We have also considered the excess earnings method and with-and-without method under income approach during our course of valuation, and we believe both of them were not appropriate as they require profit forecast on the subject asset which involves many assumptions and justifications. The excess earnings method estimates the value of an intangible asset as the present value of the cash flows attributable to the subject intangible asset after excluding the proportion of the cash flows that are attributable to other assets required to generate the cash flows. It is often used for valuations where there is requirement for the acquirer to allocate the overall price paid for a business between tangible assets, identifiable intangible assets and goodwill. The with-and-without method indicates the value of an intangible asset by comparing two scenarios: one in which the business uses the subject intangible asset and one in which the business does not use the subject intangible asset (but all other factors are kept constant). The with-and-without method is frequently used in the valuation of non-competition agreements.
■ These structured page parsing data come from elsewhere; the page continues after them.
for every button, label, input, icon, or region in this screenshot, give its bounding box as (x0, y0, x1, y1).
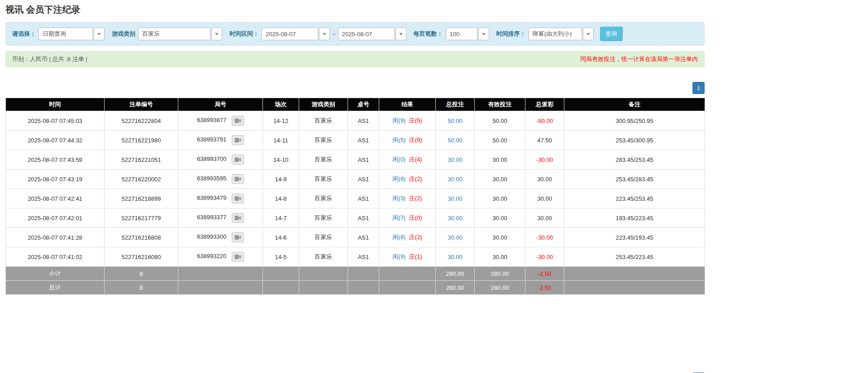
round-video-button[interactable] (232, 213, 244, 223)
game-type-input[interactable] (138, 28, 210, 40)
round-video-button[interactable] (232, 155, 244, 165)
cell-result: 闲(9) 庄(1) (379, 247, 436, 267)
summary-notice: 同局有效投注，统一计算在该局第一张注单内 (580, 55, 698, 63)
sort-order-label: 时间排序： (496, 30, 526, 38)
round-video-button[interactable] (232, 174, 244, 184)
cell-valid-bet: 30.00 (475, 228, 525, 247)
game-type-combo (138, 28, 222, 40)
cell-bet-id: 522716218899 (105, 189, 178, 208)
video-icon (234, 157, 241, 162)
cell-game-type: 百家乐 (299, 247, 348, 267)
round-number: 638993479 (197, 194, 226, 201)
page-size-label: 每页笔数： (414, 30, 443, 38)
page-size-combo (446, 28, 489, 40)
cell-table: AS1 (348, 131, 379, 150)
date-from-caret-button[interactable] (319, 28, 330, 40)
date-to-input[interactable] (338, 28, 395, 40)
cell-bet-id: 522716220002 (105, 170, 178, 189)
result-banker: 庄(2) (409, 195, 422, 202)
total-bet-link[interactable]: 30.00 (448, 234, 463, 241)
empty-cell (379, 281, 436, 295)
cell-round: 638993479 (178, 189, 263, 208)
round-video-button[interactable] (232, 252, 244, 262)
cell-bet-id: 522716216080 (105, 247, 178, 267)
cell-valid-bet: 30.00 (475, 170, 525, 189)
bet-records-table: 时间 注单编号 局号 场次 游戏类别 桌号 结果 总投注 有效投注 总派彩 备注… (5, 98, 705, 295)
result-banker: 庄(5) (409, 117, 422, 124)
cell-time: 2025-08-07 07:41:28 (6, 228, 105, 247)
round-video-button[interactable] (232, 194, 244, 203)
total-bet-link[interactable]: 30.00 (448, 254, 463, 260)
total-bet-link[interactable]: 50.00 (448, 137, 463, 144)
select-type-input[interactable] (38, 28, 93, 40)
video-icon (234, 137, 241, 143)
cell-total-bet: 30.00 (436, 150, 475, 170)
cell-session: 14-6 (263, 228, 299, 247)
cell-session: 14-7 (263, 208, 299, 228)
search-button[interactable]: 查询 (600, 27, 623, 41)
round-video-button[interactable] (232, 135, 244, 145)
round-video-button[interactable] (232, 232, 244, 242)
cell-valid-bet: 30.00 (475, 189, 525, 208)
cell-time: 2025-08-07 07:41:02 (6, 247, 105, 267)
cell-payout: -30.00 (525, 228, 564, 247)
date-to-caret-button[interactable] (396, 28, 406, 40)
cell-total-bet: 30.00 (436, 228, 475, 247)
total-payout: -2.50 (525, 281, 564, 295)
cell-payout: 30.00 (525, 208, 564, 228)
cell-time: 2025-08-07 07:45:03 (6, 111, 105, 131)
cell-time: 2025-08-07 07:43:59 (6, 150, 105, 170)
result-player: 闲(9) (392, 253, 405, 260)
table-row: 2025-08-07 07:41:02 522716216080 6389932… (6, 247, 705, 267)
cell-valid-bet: 30.00 (475, 208, 525, 228)
cell-payout: 30.00 (525, 170, 564, 189)
select-type-caret-button[interactable] (94, 28, 105, 40)
cell-payout: -30.00 (525, 150, 564, 170)
subtotal-label: 小计 (6, 267, 105, 281)
cell-note: 253.45/300.95 (564, 131, 705, 150)
result-banker: 庄(9) (409, 137, 422, 143)
empty-cell (564, 281, 705, 295)
page-size-caret-button[interactable] (478, 28, 489, 40)
video-icon (234, 176, 241, 182)
cell-time: 2025-08-07 07:44:32 (6, 131, 105, 150)
caret-down-icon (587, 33, 590, 35)
table-row: 2025-08-07 07:43:59 522716221051 6389937… (6, 150, 705, 170)
round-video-button[interactable] (232, 116, 244, 126)
cell-note: 300.95/250.95 (564, 111, 705, 131)
total-count: 8 (105, 281, 178, 295)
table-row: 2025-08-07 07:43:19 522716220002 6389935… (6, 170, 705, 189)
result-player: 闲(7) (392, 214, 405, 221)
sort-order-caret-button[interactable] (583, 28, 594, 40)
date-from-input[interactable] (262, 28, 318, 40)
subtotal-row: 小计 8 280.00 280.00 -2.50 (6, 267, 705, 281)
total-row: 总计 8 280.00 280.00 -2.50 (6, 281, 705, 295)
result-player: 闲(3) (392, 195, 405, 202)
cell-total-bet: 30.00 (436, 247, 475, 267)
total-valid-bet: 280.00 (475, 281, 525, 295)
page-size-input[interactable] (446, 28, 477, 40)
game-type-caret-button[interactable] (211, 28, 222, 40)
cell-time: 2025-08-07 07:43:19 (6, 170, 105, 189)
result-player: 闲(5) (392, 137, 405, 143)
result-player: 闲(8) (392, 175, 405, 182)
cell-result: 闲(7) 庄(0) (379, 208, 436, 228)
cell-valid-bet: 30.00 (475, 247, 525, 267)
caret-down-icon (215, 33, 219, 35)
total-bet-link[interactable]: 50.00 (448, 118, 463, 124)
round-number: 638993220 (197, 253, 226, 260)
col-valid-bet: 有效投注 (475, 98, 525, 111)
cell-valid-bet: 30.00 (475, 150, 525, 170)
col-bet-id: 注单编号 (105, 98, 178, 111)
total-bet-link[interactable]: 30.00 (448, 176, 463, 183)
total-bet-link[interactable]: 30.00 (448, 215, 463, 222)
table-row: 2025-08-07 07:41:28 522716216808 6389933… (6, 228, 705, 247)
pagination-page-1-top[interactable]: 1 (692, 82, 705, 94)
cell-game-type: 百家乐 (299, 111, 348, 131)
total-bet-link[interactable]: 30.00 (448, 156, 463, 163)
video-icon (234, 215, 241, 221)
cell-game-type: 百家乐 (299, 170, 348, 189)
total-bet-link[interactable]: 30.00 (448, 195, 463, 202)
result-banker: 庄(4) (409, 156, 422, 163)
sort-order-input[interactable] (529, 28, 582, 40)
In this valuation, the subject asset is the Right of Use of Technologies. Such asset represents a series of patents, trade secrets, technological knowhow and personnel licensed by the Group. The nature of the Right of Use of Technologies is a kind of intangible asset.
In real life commercial operation, in order to realise the economic benefit of intangible asset, the owner could either: 1) license out the intangible asset to other market participants to facilitate their production, and receive a royalty fee; or 2) utilise the intangible asset in production to achieve cost saving in the market. In scenario 1, royalty fee is earned by the owner as the return generated by the intangible asset. In scenario 2, cost saving is achieved as the owner does not need to pay royalty fee to other parties.
Thus, royalty fee is a key indicator when assessing the market value of Right of Use of Technologies. In this valuation, the value of the Right of Use of Technologies is assessed based on the costs that the company would save by not having to pay a royalty fee to use the asset.
As such, we have selected the relief-from-royalty method as our valuation methodology, which is prescribed in IVS 210 - Intangible Assets.
Relief-from-royalty method
The relief-from-royalty method (also called the royalty relief method or royalty savings method) is generally used to value intangible asset. Under the relief-from-royalty method, the value of an intangible asset is determined by reference to the value of the hypothetical royalty payments that would be saved through owning the asset, as compared with licensing the intangible asset from a third party.
The steps of relief-from-royalty method during our course of valuation are described as below:
| ● | We use relief from royalty to calculate the hypothetical value that shall be charged if the Right of Use of Technologies is granted to Tanao Company by a third party. Specifically, the process involves: |
| (i). | Assess the revenue of the Tanao Company; |
| (ii). | Calculate the royalty rate based on market data; |
| (iii). | Apply the royalty rate to the assessed revenue for the asset; |
| (iv). | Apply the appropriate tax rate to obtain an after-tax royalty saving; and |
| (v). | Estimate a discount rate for the royalty saving. |
| ● | We then compare the designed output capacity of Tanao Company with that of JV Company, to calculate the value of the Right of Use when the Technologies were granted to JV Company. |
During our course of valuation, we have obtained financial statements of Tanao Company from management of Instructing Party.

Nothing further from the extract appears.